Il nodo principale continua a essere interno al Partito Democratico, che non è riuscito a trovare un’intesa sui tre nomi da indicare per le Presidenze di Commissione spettanti al gruppo. Una situazione di stallo che rischia di rallentare l’avvio a pieno regime dei lavori consiliari e che evidenzia tensioni ancora irrisolte nella maggioranza.
A fare il punto sull’incontro è stato il capogruppo del Pd in Consiglio regionale, Maurizio Petracca, che in una nota ha spiegato le finalità del confronto. «Ho promosso questa mattina un incontro tra il gruppo del Partito Democratico e la delegazione Pd in Giunta regionale alla presenza del segretario regionale Piero De Luca», ha scritto Petracca, ringraziando il vicepresidente Mario Casillo e gli assessori Nicola Cuomo e Fulvio Morniroli per la disponibilità dimostrata.
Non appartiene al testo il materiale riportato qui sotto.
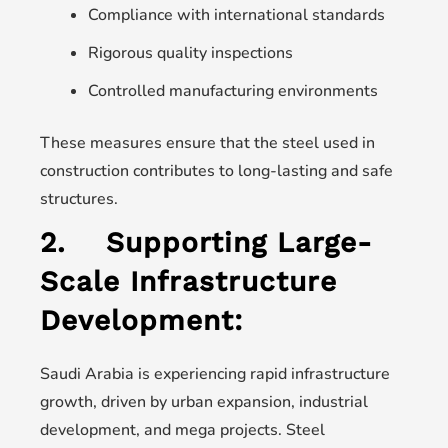
Compliance with international standards
Rigorous quality inspections
Controlled manufacturing environments
These measures ensure that the steel used in
construction contributes to long-lasting and safe
structures.
2.
Supporting Large-
Scale Infrastructure
Development:
Saudi Arabia is experiencing rapid infrastructure
growth, driven by urban expansion, industrial
development, and mega projects. Steel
Secondo Petracca, il confronto è stato utile per ribadire la necessità di rafforzare il dialogo politico e istituzionale tra Consiglio e Giunta. Al centro della discussione, l’esigenza di individuare forme di collaborazione stabili per raggiungere obiettivi strategici condivisi, nell’interesse del territorio campano e delle comunità locali.
«Abbiamo condiviso l’esigenza di un raccordo costante e di un dialogo costruttivo – ha sottolineato il capogruppo Pd – perché è nella dinamica virtuosa che sapremo costruire, in particolare nel rapporto tra Consiglio e Giunta, che potremo misurare l’efficacia della nostra azione».
Resta però irrisolto il problema politico più immediato: la definizione delle Presidenze di Commissione. Un passaggio cruciale per l’equilibrio interno al Consiglio regionale e per il funzionamento dell’assemblea, che il Partito Democratico dovrà sciogliere rapidamente per evitare ulteriori rallentamenti e tensioni all’interno della maggioranza.